View Full Version : What Congress Knew About 'Torture' - WSJ




Lucille
01-07-2009, 01:21 PM
What Congress Knew About 'Torture' (http://online.wsj.com/article/SB123120464870255997.html)


Beginning in 2002, Nancy Pelosi and other key Democrats (as well as Republicans) on the House and Senate Intelligence Committees were thoroughly, and repeatedly, briefed on the CIA's covert antiterror interrogation programs. They did nothing to stop such activities, when they weren't fully sanctioning them. If they now decide the tactics they heard about then amount to abuse, then by their own logic they themselves are complicit. Let's review the history the political class would prefer to forget.

According to our sources and media reports we've corroborated, the classified briefings began in the spring of 2002 and dealt with the interrogation of Abu Zubaydah, a high-value al Qaeda operative captured in Pakistan.
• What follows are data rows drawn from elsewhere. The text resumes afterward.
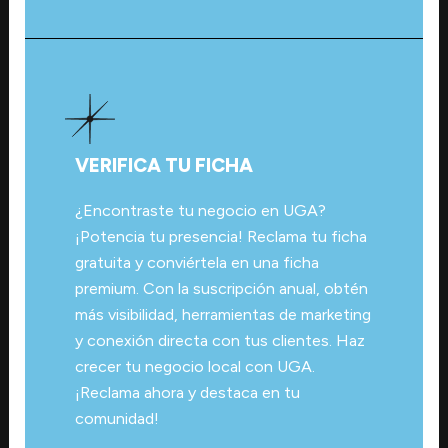
VERIFICA TU FICHA
¿Encontraste tu negocio en UGA?
¡Potencia tu presencia! Reclama tu ficha
gratuita y conviértela en una ficha
premium. Con la suscripción anual, obtén
más visibilidad, herramientas de marketing
y conexión directa con tus clientes. Haz
crecer tu negocio local con UGA.
¡Reclama ahora y destaca en tu
comunidad!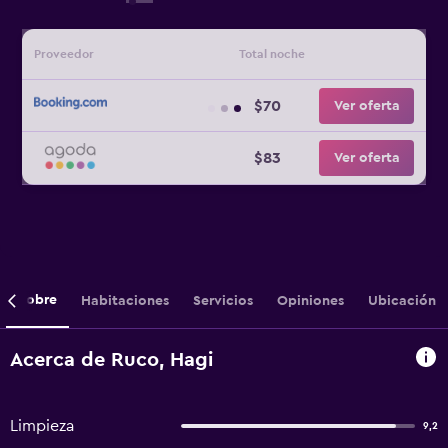
Proveedor
Total noche
$70
Ver oferta
$83
Ver oferta
Sobre
Habitaciones
Servicios
Opiniones
Ubicación
Acerca de Ruco, Hagi
Limpieza
9,2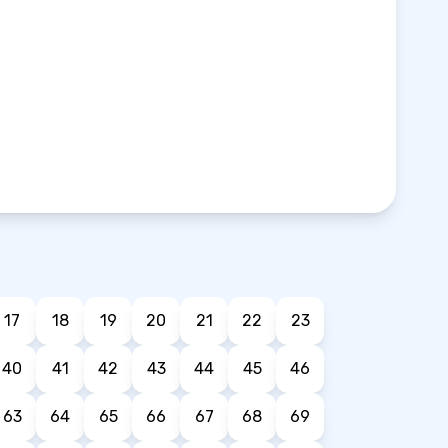
17
18
19
20
21
22
23
40
41
42
43
44
45
46
63
64
65
66
67
68
69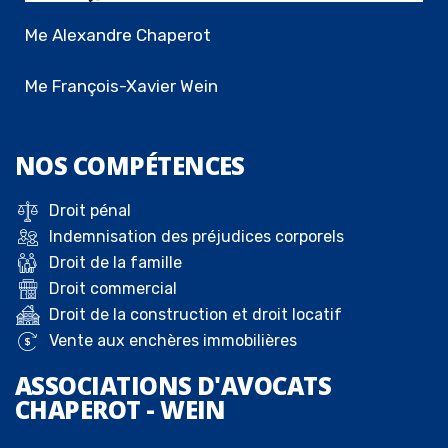
Me Alexandre Chaperot
Me François-Xavier Wein
NOS
COMPÉTENCES
Droit pénal
Indemnisation des préjudices corporels
Droit de la famille
Droit commercial
Droit de la construction et droit locatif
Vente aux enchères immobilières
ASSOCIATIONS D'AVOCATS
CHAPEROT - WEIN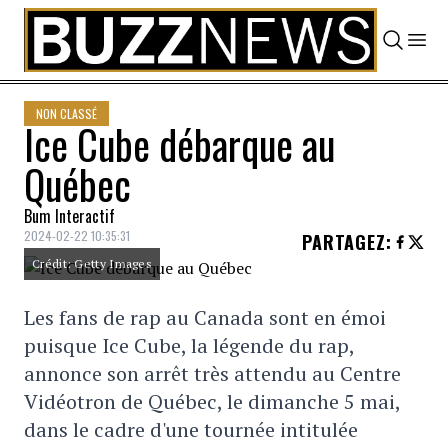
Skip to content
NON CLASSÉ
Ice Cube débarque au
Québec
Bum Interactif
2024-02-22 10:35:31
PARTAGEZ
:
Crédit: Getty Images
Les fans de rap au Canada sont en émoi
puisque Ice Cube, la légende du rap,
annonce son arrêt très attendu au Centre
Vidéotron de Québec, le dimanche 5 mai,
dans le cadre d'une tournée intitulée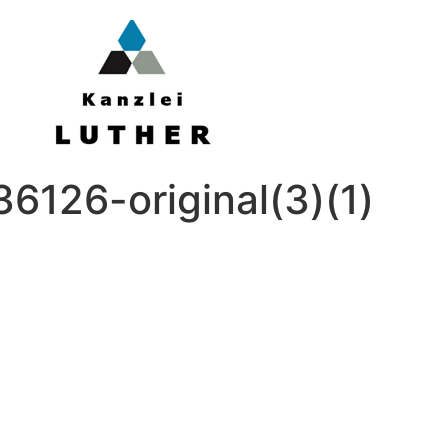
6126-original(3)(1)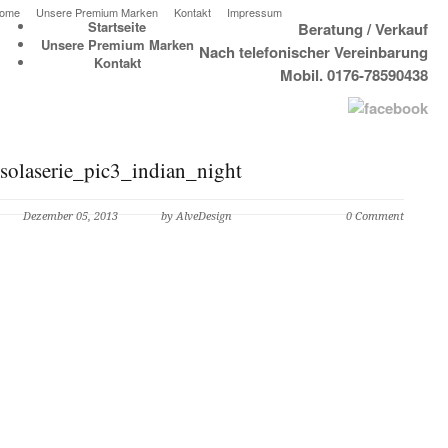
ome
Unsere Premium Marken
Kontakt
Impressum
Startseite
Beratung / Verkauf
Unsere Premium Marken
Nach telefonischer Vereinbarung
Kontakt
Mobil. 0176-78590438
solaserie_pic3_indian_night
Dezember 05, 2013
by AlveDesign
0 Comment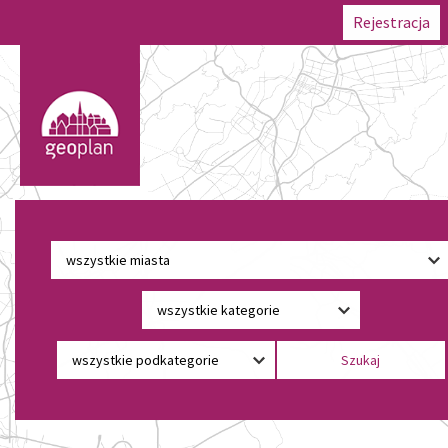
Rejestracja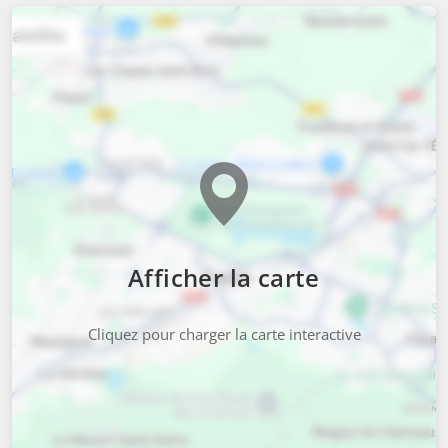
Afficher la carte
Cliquez pour charger la carte interactive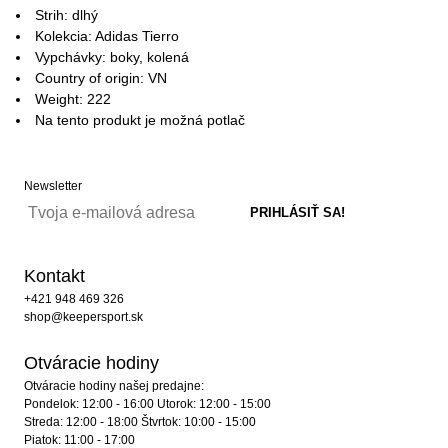
Strih: dlhý
Kolekcia: Adidas Tierro
Vypchávky: boky, kolená
Country of origin: VN
Weight: 222
Na tento produkt je možná potlač
Newsletter
Kontakt
+421 948 469 326
shop@keepersport.sk
Otváracie hodiny
Otváracie hodiny našej predajne:
Pondelok: 12:00 - 16:00 Utorok: 12:00 - 15:00
Streda: 12:00 - 18:00 Štvrtok: 10:00 - 15:00
Piatok: 11:00 - 17:00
In succeeding months and years, more than 30 Congressional sessions were specifically devoted to the interrogation program and its methods, including waterboarding and other aggressive techniques designed to squeeze intelligence out of hardened detainees like Zubaydah.

The briefings were first available to the Chairmen and ranking Members of the Intelligence Committees. From 2003 through 2006, that gang of four included Democrats Bob Graham and John D. Rockefeller in the Senate and Jane Harman in the House, as well as Republicans Porter Goss, Peter Hoekstra, Richard Shelby and Pat Roberts. Senior staffers were sometimes present. After September 2006, when President Bush publicly acknowledged the program, the interrogation briefings were opened to the full committees.

If Congress wanted to kill this program, all it had to do was withhold funding. And if Democrats thought it was illegal or really found the CIA's activities so heinous, one of them could have made a whistle-blowing floor statement under the protection of the Constitution's speech and debate clause. They'd have broken their secrecy oaths and jeopardized national security, sure. But if they believed that Bush policies were truly criminal, didn't they have a moral obligation to do so? In any case, the inevitable media rapture over their anti-Bush defiance would have more than compensated.

[...]

According to Mr. Goss, some Members at the time even wondered if our terror fighters were harsh enough as they tried to extract potentially live-saving information. Mr. Goss, who later served as CIA director from 2004 to 2006, told the Washington Post in 2007 that, "Among those being briefed, there was a pretty full understanding of what the CIA was doing. And the reaction in the room was not just approval, but encouragement."

(more...)

socialize_me
01-07-2009, 02:51 PM
What Congress Knew About 'Torture' (http://online.wsj.com/article/SB123120464870255997.html)

Soo...how exactly do you impeach the Speaker of the House if he/she is to determine what bills will be presented on the floor? Could Nancy Pelosi block impeachment legislation against her?

It would be awesome to see half of Congress thrown to the dogs. Just impeach all these bastards and teach them a lesson.